Exercise goal
Copy out, from the data below, each line in which the word "Rukkastakk" occurs.
(Source records)
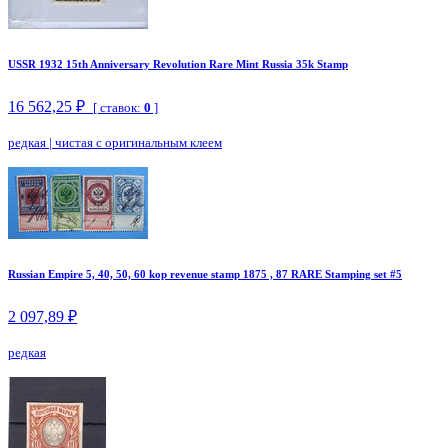
USSR 1932 15th Anniversary Revolution Rare Mint Russia 35k Stamp
16 562,25 ₽
[ ставок:
0
]
редкая
|
чистая с оригинальным клеем
Russian Empire 5, 40, 50, 60 kop revenue stamp 1875 , 87 RARE Stamping set #5
2 097,89 ₽
редкая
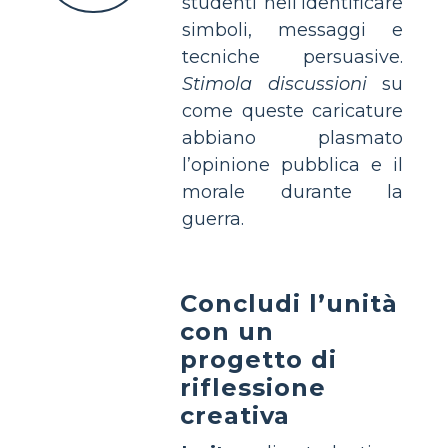
studenti nell’identificare
simboli, messaggi e
tecniche persuasive.
Stimola discussioni
su
come queste caricature
abbiano plasmato
l’opinione pubblica e il
morale durante la
guerra.
Concludi l’unità
con un
progetto di
riflessione
creativa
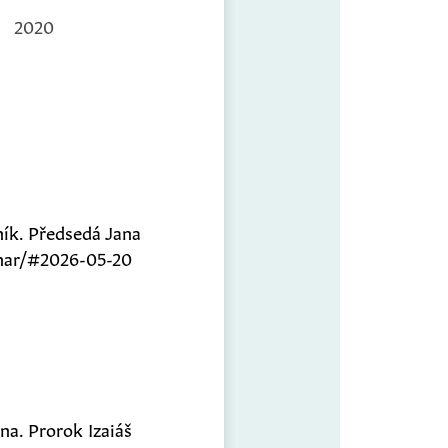
2020
čník. Předsedá Jana
onar/#2026-05-20
na. Prorok Izaiáš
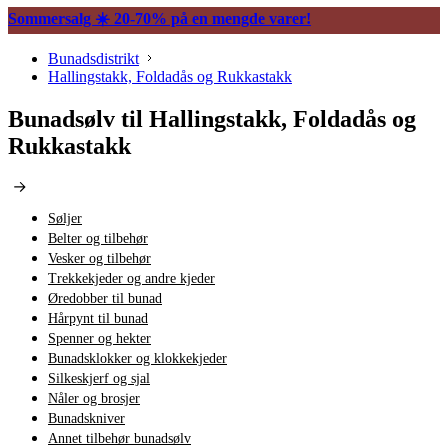
Sommersalg ☀️ 20-70% på en mengde varer!
Bunadsdistrikt
Hallingstakk, Foldadås og Rukkastakk
Bunadsølv til Hallingstakk, Foldadås og
Rukkastakk
Søljer
Belter og tilbehør
Vesker og tilbehør
Trekkekjeder og andre kjeder
Øredobber til bunad
Hårpynt til bunad
Spenner og hekter
Bunadsklokker og klokkekjeder
Silkeskjerf og sjal
Nåler og brosjer
Bunadskniver
Annet tilbehør bunadsølv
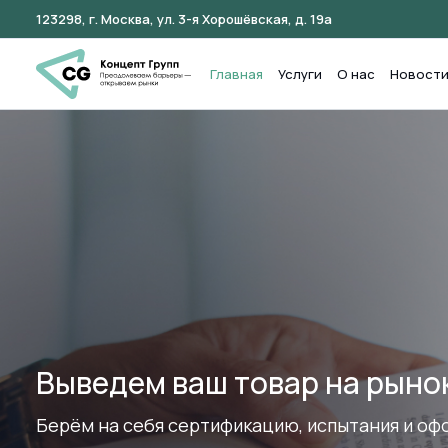
123298, г. Москва, ул. 3-я Хорошёвская, д. 19а
Главная
Услуги
О нас
Новост
Полный цикл сопровождения
сжатые сроки
Вы экономите время, а мы гарантируем прозр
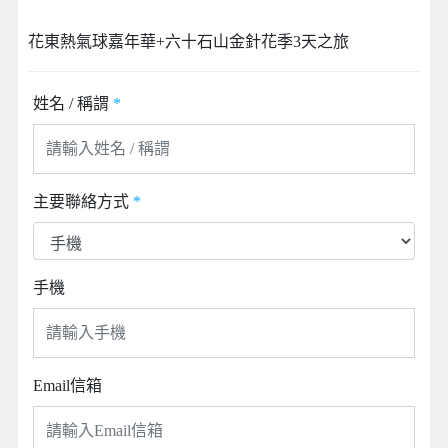
花東熱氣球嘉年華+六十石山金針花季3天之旅
姓名 / 稱謂
*
主要聯絡方式
*
手機
Email信箱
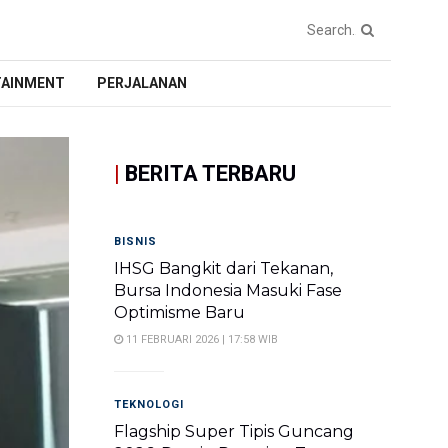
TAINMENT
PERJALANAN
|
BERITA TERBARU
BISNIS
IHSG Bangkit dari Tekanan,
Bursa Indonesia Masuki Fase
Optimisme Baru
11 FEBRUARI 2026 | 17:58 WIB
TEKNOLOGI
Flagship Super Tipis Guncang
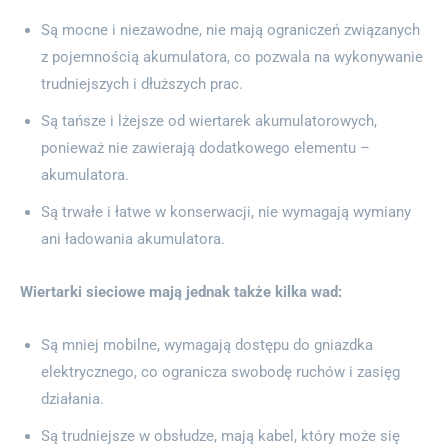
Są mocne i niezawodne, nie mają ograniczeń związanych
z pojemnością akumulatora, co pozwala na wykonywanie
trudniejszych i dłuższych prac.
Są tańsze i lżejsze od wiertarek akumulatorowych,
ponieważ nie zawierają dodatkowego elementu –
akumulatora.
Są trwałe i łatwe w konserwacji, nie wymagają wymiany
ani ładowania akumulatora.
Wiertarki sieciowe mają jednak także kilka wad:
Są mniej mobilne, wymagają dostępu do gniazdka
elektrycznego, co ogranicza swobodę ruchów i zasięg
działania.
Są trudniejsze w obsłudze, mają kabel, który może się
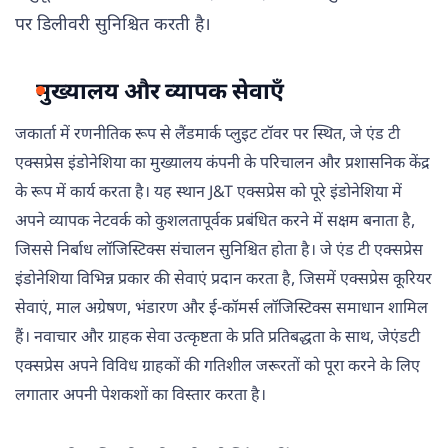
पर डिलीवरी सुनिश्चित करती है।
मुख्यालय और व्यापक सेवाएँ
जकार्ता में रणनीतिक रूप से लैंडमार्क प्लुइट टॉवर पर स्थित, जे एंड टी
एक्सप्रेस इंडोनेशिया का मुख्यालय कंपनी के परिचालन और प्रशासनिक केंद्र
के रूप में कार्य करता है। यह स्थान J&T एक्सप्रेस को पूरे इंडोनेशिया में
अपने व्यापक नेटवर्क को कुशलतापूर्वक प्रबंधित करने में सक्षम बनाता है,
जिससे निर्बाध लॉजिस्टिक्स संचालन सुनिश्चित होता है। जे एंड टी एक्सप्रेस
इंडोनेशिया विभिन्न प्रकार की सेवाएं प्रदान करता है, जिसमें एक्सप्रेस कूरियर
सेवाएं, माल अग्रेषण, भंडारण और ई-कॉमर्स लॉजिस्टिक्स समाधान शामिल
हैं। नवाचार और ग्राहक सेवा उत्कृष्टता के प्रति प्रतिबद्धता के साथ, जेएंडटी
एक्सप्रेस अपने विविध ग्राहकों की गतिशील जरूरतों को पूरा करने के लिए
लगातार अपनी पेशकशों का विस्तार करता है।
(End Source records)
Problem solution
Hallingstakk, Foldadås og Rukkastakk
Rukkastakk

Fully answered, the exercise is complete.